Saturday, July 17, 2010

Handy in the Kitchen

Ok, I promised a little information on kitchen refurbishment so I’ll get the ball rolling with this little Q&A I wrote a few years ago, I have tweaked the wording a little bit to make it more relevant but the important information remains the same.

 Can you help me Darryl? You installed my lovely new kitchen a couple of years ago and it’s made cooking for my family such a pleasure that almost every meal has become like an episode of Masterchef, I’ve finally conquered some of recipes in my favorite cookbooks. My problem is though, the new cupboard doors don’t seem to line up properly anymore and the ones under the sink even rub together when I close them, how to I make my kitchen look like new again?

As a bit of a kitchen weekend warrior myself I love to get into the kitchen and whip up a bit of gourmet storm, the kids like to score me on flavor and presentation. But sometimes it’s not the knives and spatulas you’ll see me swinging in the corner but a screwdriver. You see many items around the kitchen require maintenance, whether it’s replacing the seal on the oven or fridge, cleaning out the filters of the range hood or replacing a tap washer and the kitchen cupboard doors are one of these items. About once a year I find I have to take a screw driver to the cupboard door hinges and fine-tune them in order to keep the doors all aligned. (At least I get top marks for presentation here).
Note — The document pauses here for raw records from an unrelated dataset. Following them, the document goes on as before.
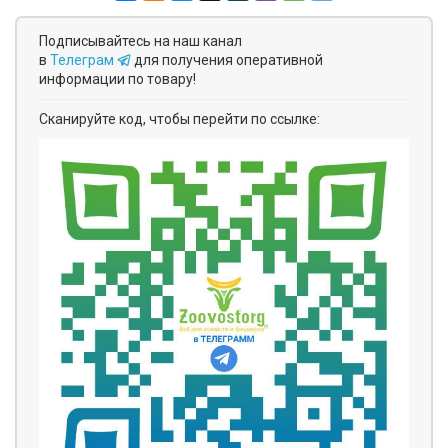
Подписывайтесь на наш канал
в
Телеграм
для получения оперативной
информации по товару!
Сканируйте код, чтобы перейти по ссылке: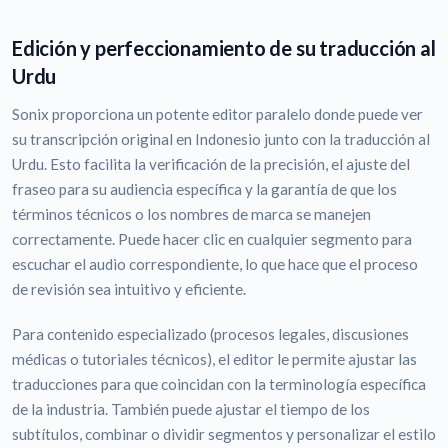
Edición y perfeccionamiento de su traducción al
Urdu
Sonix proporciona un potente editor paralelo donde puede ver
su transcripción original en Indonesio junto con la traducción al
Urdu. Esto facilita la verificación de la precisión, el ajuste del
fraseo para su audiencia específica y la garantía de que los
términos técnicos o los nombres de marca se manejen
correctamente. Puede hacer clic en cualquier segmento para
escuchar el audio correspondiente, lo que hace que el proceso
de revisión sea intuitivo y eficiente.
Para contenido especializado (procesos legales, discusiones
médicas o tutoriales técnicos), el editor le permite ajustar las
traducciones para que coincidan con la terminología específica
de la industria. También puede ajustar el tiempo de los
subtítulos, combinar o dividir segmentos y personalizar el estilo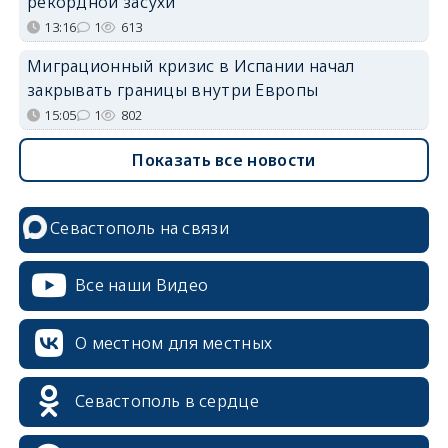
рекордной засухи
13:16
1
613
Миграционный кризис в Испании начал
закрывать границы внутри Европы
15:05
1
802
Показать все новости
Севастополь на связи
Все наши Видео
О местном для местных
Севастополь в сердце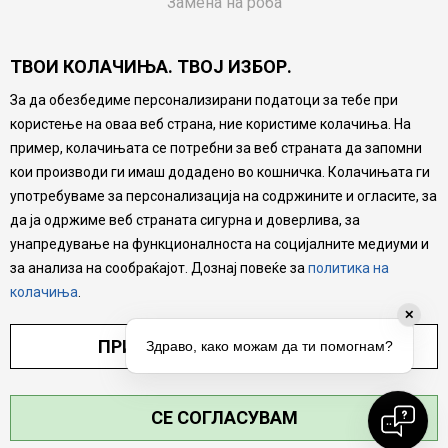
Замена на роба
Потрошувачки приговор
ТВОИ КОЛАЧИЊА. ТВОЈ ИЗБОР.
Ваучери
За да обезбедиме персонализирани податоци за тебе при
Product Finder
користење на оваа веб страна, ние користиме колачиња. На
FAQs
пример, колачињата се потребни за веб страната да запомни
кои производи ги имаш додадено во кошничка. Колачињата ги
Настојуваме да бидеме што попрецизни во описот на
употребуваме за персонализација на содржините и огласите, за
производите, прикажување на слики и цени, но не
да ја одржиме веб страната сигурна и доверлива, за
можеме да гарантираме дека сите информации се
комплетни и без грешка. Сите производи се дел од
унапредување на функционалноста на социјалните медиуми и
нашата понуда, но не се подразбира дека мора да се
за анализа на сообраќајот. Дознај повеќе за
политика на
достапни во секој момент.
колачиња
.
✕
ПРИЛАГОДИ ПОСТАВУВАЊА
Здраво, како можам да ти помогнам?
СЕ СОГЛАСУВАМ
©2026
MYTIME.MK
, ИЗРАБОТКА
NB SOFT
. СИТЕ ПРАВА ЗАДРЖАНИ.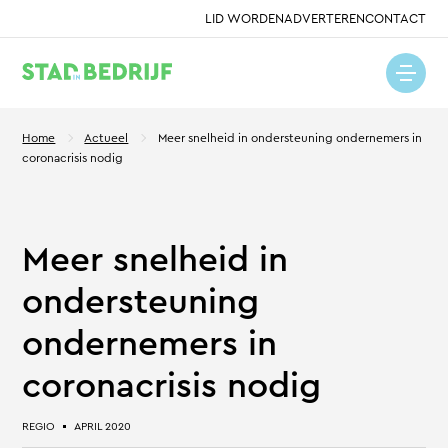
LID WORDEN
ADVERTEREN
CONTACT
Home
Actueel
Meer snelheid in ondersteuning ondernemers in
coronacrisis nodig
Meer snelheid in
ondersteuning
ondernemers in
coronacrisis nodig
REGIO
APRIL 2020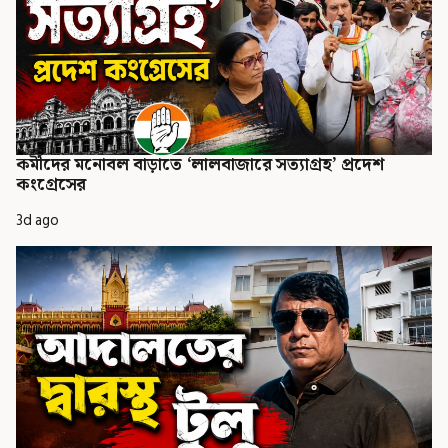
কর্মীদের মনোবল বাড়াতে ‘লালবাজারে সত্যাগ্রহ’ প্রদেশ
কংগ্রেসের
3d ago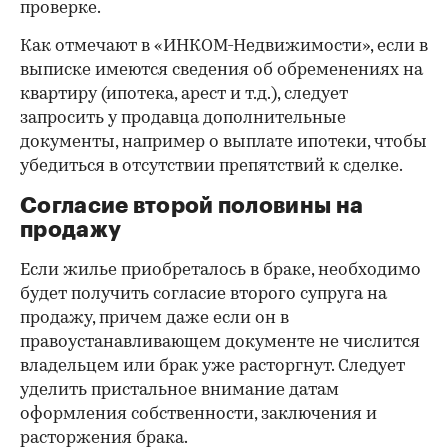
проверке.
Как отмечают в «ИНКОМ-Недвижимости», если в
выписке имеются сведения об обременениях на
квартиру (ипотека, арест и т.д.), следует
запросить у продавца дополнительные
документы, например о выплате ипотеки, чтобы
убедиться в отсутствии препятствий к сделке.
Согласие второй половины на
продажу
Если жилье приобреталось в браке, необходимо
будет получить согласие второго супруга на
продажу, причем даже если он в
правоустанавливающем документе не числится
владельцем или брак уже расторгнут. Следует
уделить пристальное внимание датам
оформления собственности, заключения и
расторжения брака.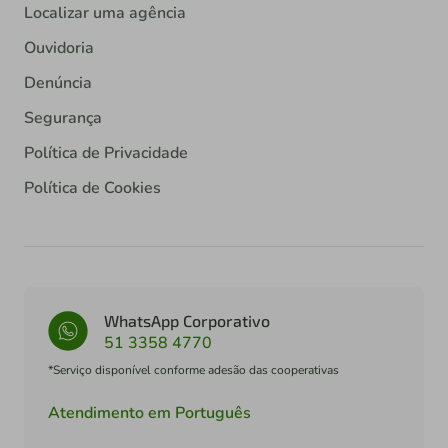
Localizar uma agência
Ouvidoria
Denúncia
Segurança
Política de Privacidade
Política de Cookies
WhatsApp Corporativo
51 3358 4770
*Serviço disponível conforme adesão das cooperativas
Atendimento em Português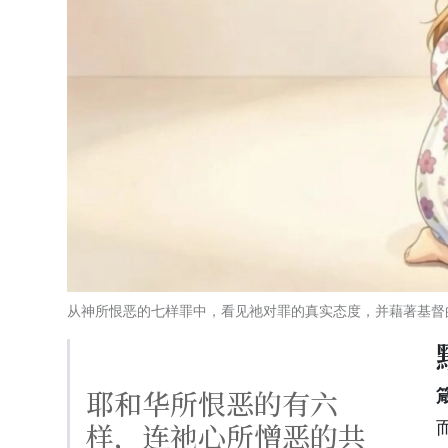
从神所恨恶的七样罪中，看见祂对罪的真实态度，并藉著基督的
耶和华所恨恶的有六
样，连祂心所憎恶的共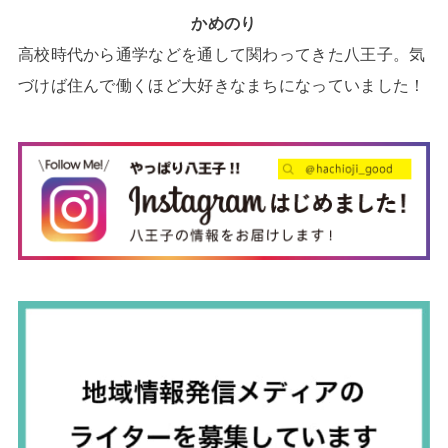
かめのり
高校時代から通学などを通して関わってきた八王子。気
づけば住んで働くほど大好きなまちになっていました！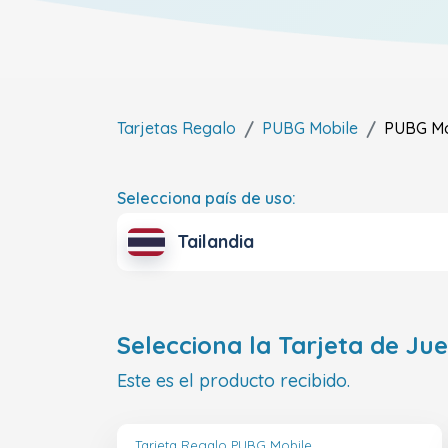
Tarjetas Regalo
PUBG Mobile
PUBG Mo
Selecciona país de uso:
Tailandia
Selecciona la Tarjeta de Ju
Este es el producto recibido.
Tarjeta Regalo PUBG Mobile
Over time the cupboard doors tend to sag, especially the ones under the sink at my house, as they’re the ones that seem to be opened and closed the most to access the waste bin and cleaning products. Sometimes we tend lean our weight on the top of the doors a bit to reach into the cupboard and grab stuff. All this only tends to speed up sagging process causing doors to move out of alignment or even come into contact and scrape against each other. It’s annoying and inconvenient but the good news is that the doors are designed to be adjusted quickly and easily with nothing more than a screwdriver. Most kitchens built in the last 25 years or so have what we call concealed hinges. Typically these hinges have 4 adjusting screws, allowing you to make 3 basic adjustments, lateral (side to side), depth (in or out) and vertical (up or down).

This is image shows the door on the left and the cabinet on the right, all adjustment to a door are made where the hinge is mounted on the cabinet.
  1. Lateral. This screw adjustment allows the door to be moved side-to-side. 
  2. Vertical. The two top and bottom screws (see 4 also) allow for adjustment of the door in an up or down direction.  
  3. Depth. loosening this back screw allows the door to be moved in or out.

Some experimentation and re-adjusting may be necessary in order to obtain perfect alignment but you’ll soon get the hang of it. It is worth noting that many of these types of hinges are manufactured in Europe and may have posidrive screws in them, these aren’t quite compatible with your standard Phillips head screwdriver. You can buy pozidrive tips from your local hardware store for couple of bucks each, they will be identified with the letter PZ on the side, most common screws will take the size PZ#2.